[[ INFORMATION PROVIDED, beginning ]]

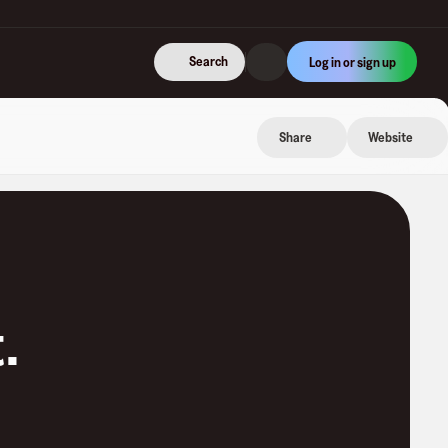
Search
Log in or sign up
Share
Website
t
.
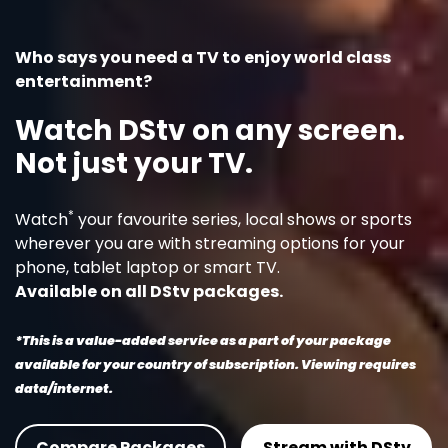
Who says you need a TV to enjoy world class
entertainment?
Watch DStv on any screen.
Not just your TV.
*
Watch
your favourite series, local shows or sports
wherever you are with streaming options for your
phone, tablet laptop or smart TV.
Available on all DStv packages.
*This is a value-added service as a part of your package
available for your country of subscription. Viewing requires
data/internet.
Compare Packages
Stream with DStv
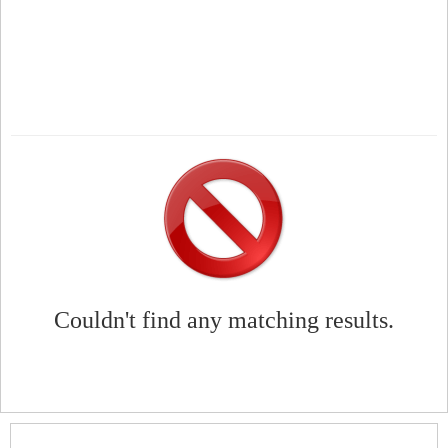
Couldn't find any matching results.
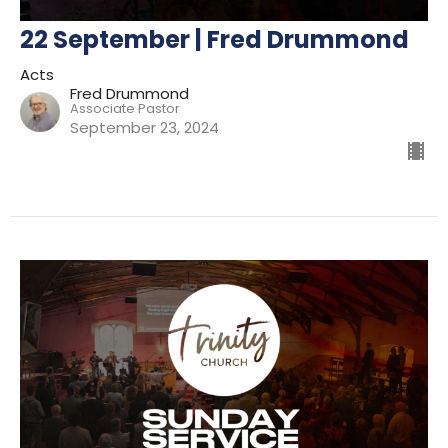
22 September | Fred Drummond
Acts
Fred Drummond
Associate Pastor
September 23, 2024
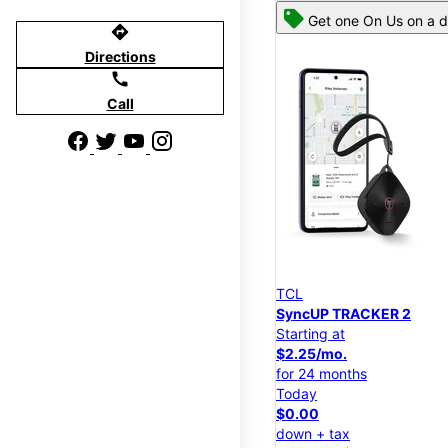
Get one On Us on a d
directions
Directions
call
Call
TCL
SyncUP TRACKER 2
Starting at
$2.25/mo.
for 24 months
Today
$0.00
down + tax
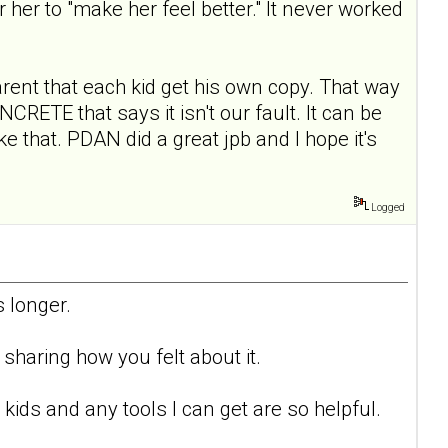
or her to "make her feel better." It never worked
arent that each kid get his own copy. That way
ETE that says it isn't our fault. It can be
e that. PDAN did a great jpb and I hope it's
Logged
 longer.
sharing how you felt about it.
kids and any tools I can get are so helpful.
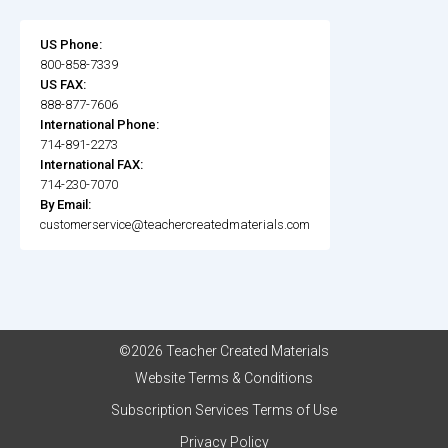
US Phone:
800-858-7339
US FAX:
888-877-7606
International Phone:
714-891-2273
International FAX:
714-230-7070
By Email:
customerservice@teachercreatedmaterials.com
©2026 Teacher Created Materials
Website Terms & Conditions
Subscription Services Terms of Use
Privacy Policy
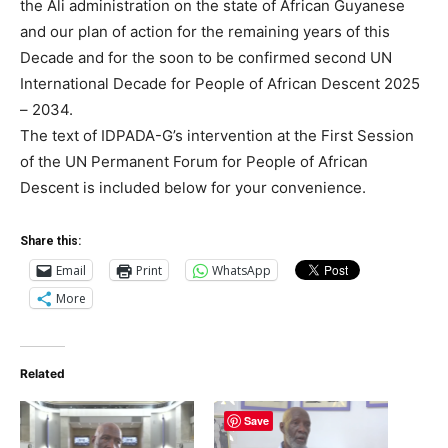
the Ali administration on the state of African Guyanese
and our plan of action for the remaining years of this
Decade and for the soon to be confirmed second UN
International Decade for People of African Descent 2025
– 2034.
The text of IDPADA-G’s intervention at the First Session
of the UN Permanent Forum for People of African
Descent is included below for your convenience.
Share this:
Email
Print
WhatsApp
More
Related
Save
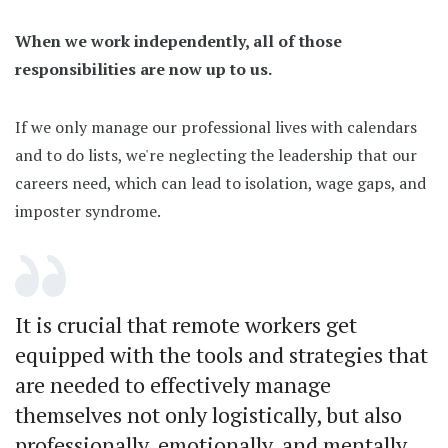
When we work independently, all of those
responsibilities are now up to us.
If we only manage our professional lives with calendars
and to do lists, we're neglecting the leadership that our
careers need, which can lead to isolation, wage gaps, and
imposter syndrome.
It is crucial that remote workers get
equipped with the tools and strategies that
are needed to effectively manage
themselves not only logistically, but also
professionally, emotionally, and mentally.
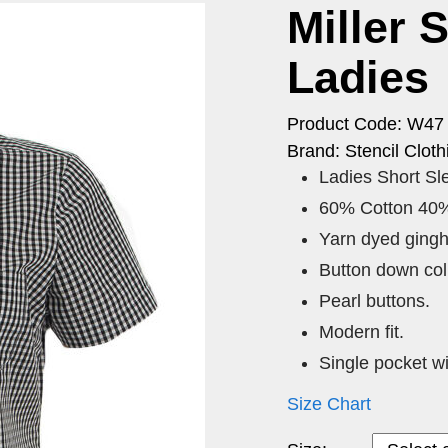
Miller 
Ladies
Product Code: W47
Brand: Stencil Cloth
Ladies Short S
60% Cotton 40%
Yarn dyed ging
Button down coll
Pearl buttons.
Modern fit.
Single pocket wi
Size Chart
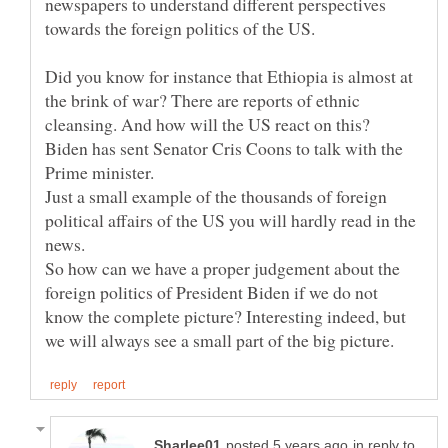
newspapers to understand different perspectives
Did you know for instance that Ethiopia is almost at
the brink of war? There are reports of ethnic
Biden has sent Senator Cris Coons to talk with the
Just a small example of the thousands of foreign
political affairs of the US you will hardly read in the
So how can we have a proper judgement about the
foreign politics of President Biden if we do not
know the complete picture? Interesting indeed, but
in reply to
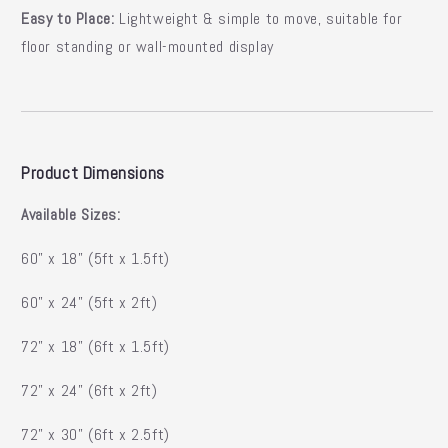
Easy to Place:
Lightweight & simple to move, suitable for
floor standing or wall-mounted display
Product Dimensions
Available Sizes:
60” x 18” (5ft x 1.5ft)
60” x 24” (5ft x 2ft)
72” x 18” (6ft x 1.5ft)
72” x 24” (6ft x 2ft)
72” x 30” (6ft x 2.5ft)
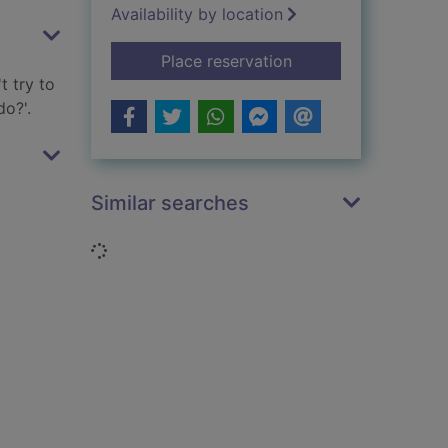
Availability by location
for Monkeys on the 
Place reservation
t try to
o?'.
Similar searches
Loading...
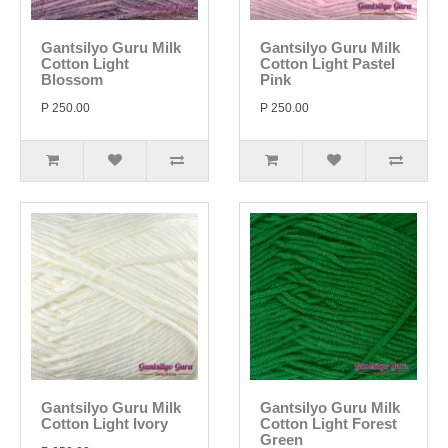
Gantsilyo Guru Milk
Gantsilyo Guru Milk
Cotton Light
Cotton Light Pastel
Blossom
Pink
P 250.00
P 250.00
Gantsilyo Guru Milk
Gantsilyo Guru Milk
Cotton Light Ivory
Cotton Light Forest
Green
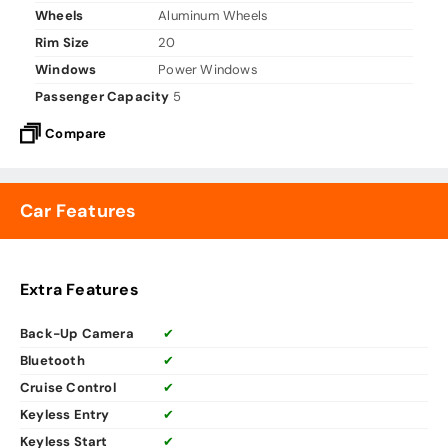
Wheels
Aluminum Wheels
Rim Size
20
Windows
Power Windows
Passenger Capacity
5
Compare
Car Features
Extra Features
Back-Up Camera
✔
Bluetooth
✔
Cruise Control
✔
Keyless Entry
✔
Keyless Start
✔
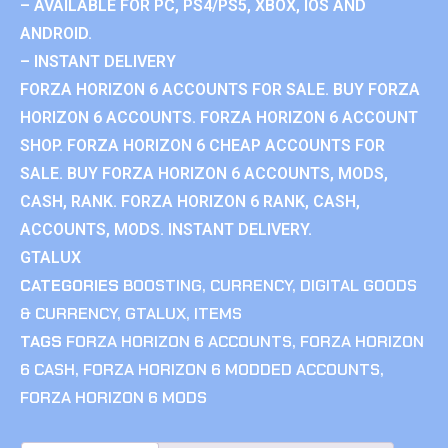
– AVAILABLE FOR PC, PS4/PS5, XBOX, IOS AND
ANDROID.
– INSTANT DELIVERY
FORZA HORIZON 6 ACCOUNTS FOR SALE. BUY FORZA
HORIZON 6 ACCOUNTS. FORZA HORIZON 6 ACCOUNT
SHOP. FORZA HORIZON 6 CHEAP ACCOUNTS FOR
SALE. BUY FORZA HORIZON 6 ACCOUNTS, MODS,
CASH, RANK. FORZA HORIZON 6 RANK, CASH,
ACCOUNTS, MODS. INSTANT DELIVERY.
GTALUX
CATEGORIES
BOOSTING
,
CURRENCY
,
DIGITAL GOODS
& CURRENCY
,
GTALUX
,
ITEMS
TAGS
FORZA HORIZON 6 ACCOUNTS
,
FORZA HORIZON
6 CASH
,
FORZA HORIZON 6 MODDED ACCOUNTS
,
FORZA HORIZON 6 MODS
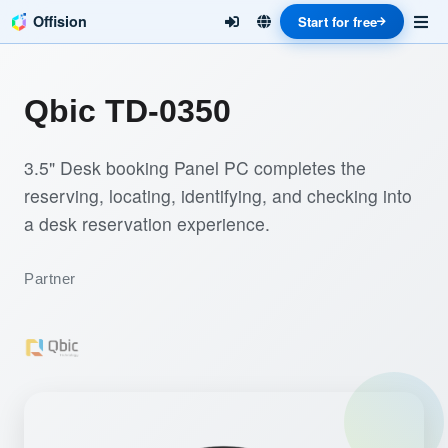
Offision
Start for free
Qbic TD-0350
3.5" Desk booking Panel PC completes the
reserving, locating, identifying, and checking into
a desk reservation experience.
Partner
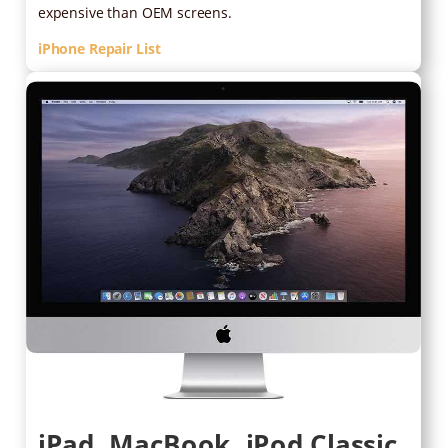
expensive than OEM screens.
iPhone Repair List
iPad, MacBook, iPod Classic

[[ INFORMATION PROVIDED, end ]]

YOUR TASK = Where a line of the records includes "International", copy it.

FINISHED TASK =
International Phone:
International FAX:
International Decade for People of African Descent 2025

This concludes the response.